Cannibalism is a psychologically potent act, a kind of ultimate violation of human social values in which the victim's basic humanity is either denied or disregarded. The meaning of the act, though, depends on the participants and setting. In Antonia Bird's Ravenous, for example, the frontier setting and post-Civil War military cast suggests that the film's cannibalistic acts relate not just to the brother-against-brother carnage of that struggle but to the vicious, heartless hunger inherent to colonial expansionism. In Nick Antosca's Butcher's Block, the third season of his Channel Zero horror anthology series, this idea of self-destructive American rapacity strikes much closer to the home front.
The affluent Peach family exists in a kind of perpetual summer in a dimension gifted to them by a capricious god to whom they sacrifice abducted children on a monthly basis. The Peaches are next to immortal, their riches transmuted into a kind of old money untouchability by their arcane pursuits, and they maintain that quasi-immortality by eating their fellow human beings. They choose their prey from among the poor and unwanted of the titular neighborhood, a slum left behind after the collapse of the Peaches' meatpacking business in the wake of their retreat to their private world. The symbolism is brutally clear: to the rich, the poor are meat.

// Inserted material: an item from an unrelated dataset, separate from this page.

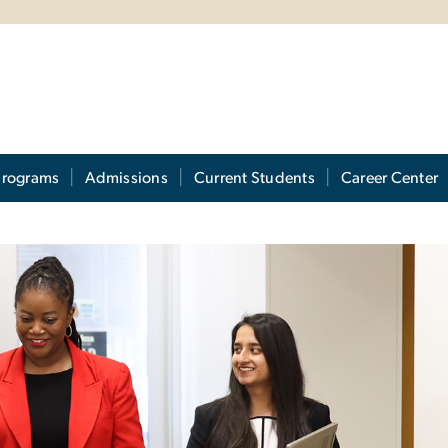
Programs
Admissions
Current Students
Career Center
ram Admissions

That the Peaches live in a kind of perpetual American daydream of relaxed family dinners and lazy summer days points toward the rotten heart of that very dream. The kinds of lives the rich enjoy and the rest of us are encouraged to fantasize about can only be supported by suffering and misery. In the real world that misery is too vast and too far away to fully grasp, but in the patrician appetites of Butcher's Block's antagonists it takes on an immediate, undeniable ugliness. The idea of wealth itself has raw meat stuck between its teeth.